An argument for Fallout as art, after the jump...
Wiser heads than mine will continue to hash this one out, I'm sure, but in my book, the world of Fallout ranks right up there in the annals of vividly imagined sci-fi dystopia. Since I was a kid, I've had an obsession with post-apocalypse stories. (I blame the infamous 1980s artifact The Day After -- the made-for-TV movie that launched a million nightmares.) Over the years, I've read pretty much every book of this sub-genre in the science fiction canon -- Earth Abides, The Stand -- and have seen all the doomsday movies, too.
Fallout has gotten into my head (and dreams) more than any of them. A big part of that is the nature of the videogame medium. Fallout is a first-person RPG (role-playing game) -- the most immersive of the various, blurrily defined videogame types. When you play, you are the hero; you are there -- wandering the wastelands, dodging mutants, getting radiation poisoning and otherwise enjoying the end of the world as we know it.

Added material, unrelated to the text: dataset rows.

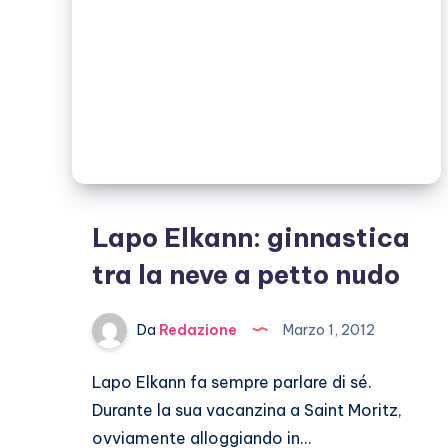
Zhu
Lapo Elkann: ginnastica
tra la neve a petto nudo
Da
Redazione
Marzo 1, 2012
Lapo Elkann fa sempre parlare di sé.
Durante la sua vacanzina a Saint Moritz,
ovviamente alloggiando in…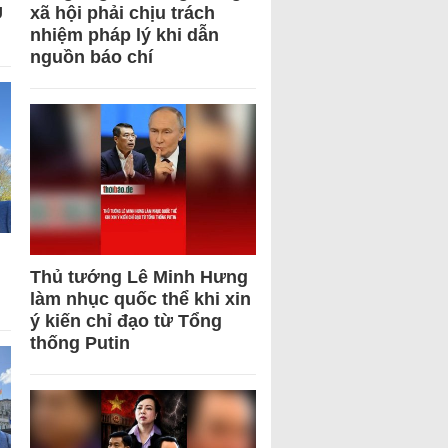
U
xã hội phải chịu trách
nhiệm pháp lý khi dẫn
nguồn báo chí
Thủ tướng Lê Minh Hưng
làm nhục quốc thể khi xin
ý kiến chỉ đạo từ Tổng
thống Putin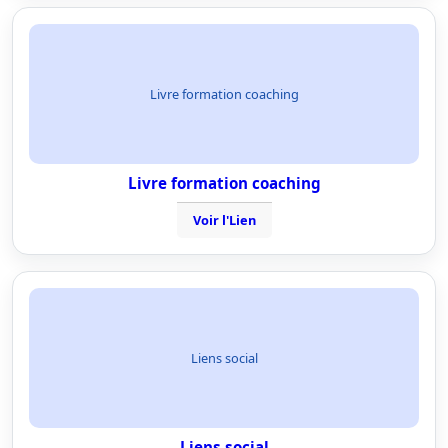
Livre formation coaching
Livre formation coaching
Voir l'Lien
Liens social
Liens social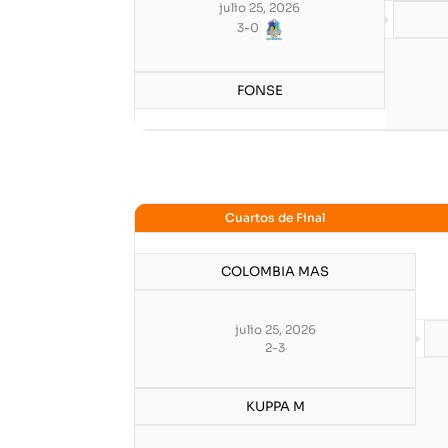
julio 25, 2026
3
-
0
FONSE
Cuartos de Final
COLOMBIA MAS
julio 25, 2026
2
-
3
KUPPA M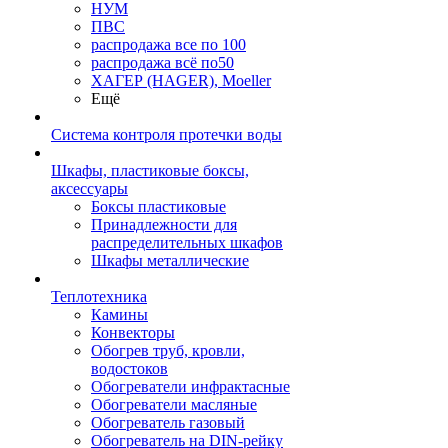
НУМ
ПВС
распродажа все по 100
распродажа всё по50
ХАГЕР (HAGER), Moeller
Ещё
Система контроля протечки воды
Шкафы, пластиковые боксы,
аксессуары
Боксы пластиковые
Принадлежности для
распределительных шкафов
Шкафы металлические
Теплотехника
Камины
Конвекторы
Обогрев труб, кровли,
водостоков
Обогреватели инфрактасные
Обогреватели масляные
Обогреватель газовый
Обогреватель на DIN-рейку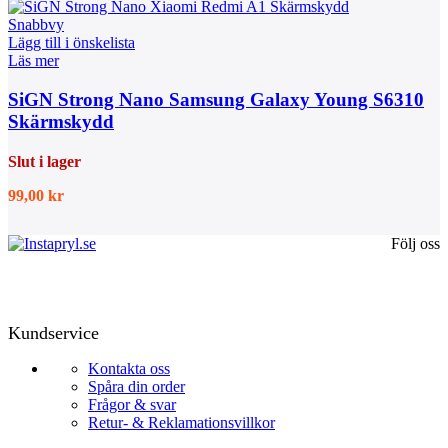
Snabbvy
Lägg till i önskelista
Läs mer
SiGN Strong Nano Samsung Galaxy Young S6310
Skärmskydd
Slut i lager
99,00
kr
Följ oss
Kundservice
Kontakta oss
Spåra din order
Frågor & svar
Retur- & Reklamationsvillkor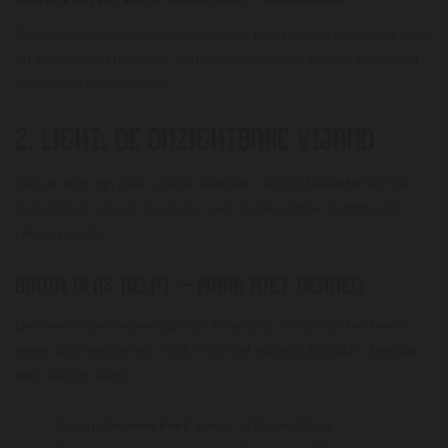
Vermijd temperatuurschommelingen. Een bier dat wisselend koud
en warm wordt bewaard, kan gaan schuimen, troebel worden of
onbedoeld verder gisten.
2. LICHT: DE ONZICHTBARE VIJAND
Bier en licht zijn geen goede vrienden. Vooral
UV-licht
tast de
hoparoma’s aan en zorgt voor een zogenaamde “lichtsmaak”
(skunky taste).
BRUIN GLAS HELPT – MAAR NIET GENOEG
De meeste bierflessen zijn van bruin glas omdat dat het beste
tegen licht beschermt. Toch is dit niet volledig lichtdicht. Bewaar
bier daarom altijd:
In een
donkere kast
, kelder of bierkoelkast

The images of the decimated DC skyline are genuinely haunting, and console graphics have now evolved to the point where you're having a very-near-cinematic experience. The game is scored musically, just as a film would be, and the various cut scenes and combat reenactments follow the tropes of action cinema in a knowing "wink-wink" kind of way.
You can find all of these elements, employed to varying degrees of success, in plenty of other games -- but Fallout brings everything together in a game experience that is both visceral and satirical, and ultimately quite artful.